TRY IT |
In the material below, find the line containing "Infantino kërkon falje për gabimet, por ruan" and the line containing "faqe interneti a", then reproduce exactly both of them and every line between, and nothing else.

══════════════════════════════

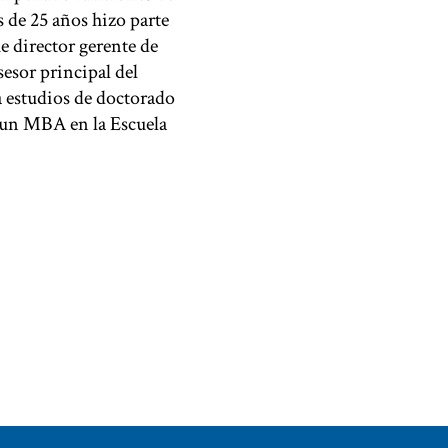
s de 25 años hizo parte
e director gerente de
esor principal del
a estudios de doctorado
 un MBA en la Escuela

══════════════════════════════

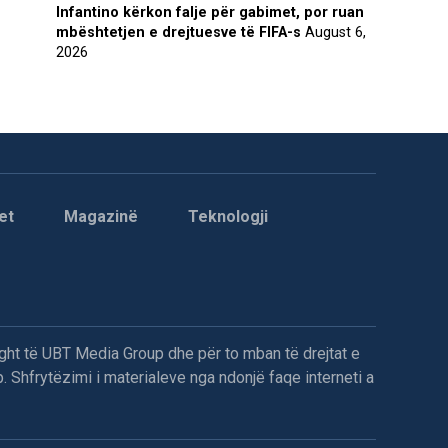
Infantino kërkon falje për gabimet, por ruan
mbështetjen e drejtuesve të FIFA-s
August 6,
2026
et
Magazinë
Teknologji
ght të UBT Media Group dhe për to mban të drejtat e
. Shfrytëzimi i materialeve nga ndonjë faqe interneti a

══════════════════════════════

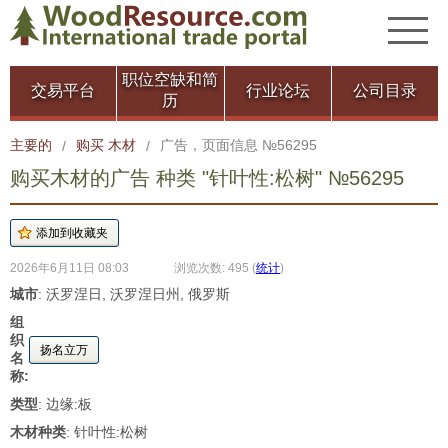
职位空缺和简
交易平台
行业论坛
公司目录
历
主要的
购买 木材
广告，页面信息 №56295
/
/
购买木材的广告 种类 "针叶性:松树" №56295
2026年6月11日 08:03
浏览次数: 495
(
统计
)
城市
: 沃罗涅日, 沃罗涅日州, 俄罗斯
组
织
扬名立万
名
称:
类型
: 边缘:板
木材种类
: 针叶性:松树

══════════════════════════════

EXPECTED OUTPUT |
Infantino kërkon falje për gabimet, por ruan
mbështetjen e drejtuesve të FIFA-s
August 6,
2026
et
Magazinë
Teknologji
ght të UBT Media Group dhe për to mban të drejtat e
. Shfrytëzimi i materialeve nga ndonjë faqe interneti a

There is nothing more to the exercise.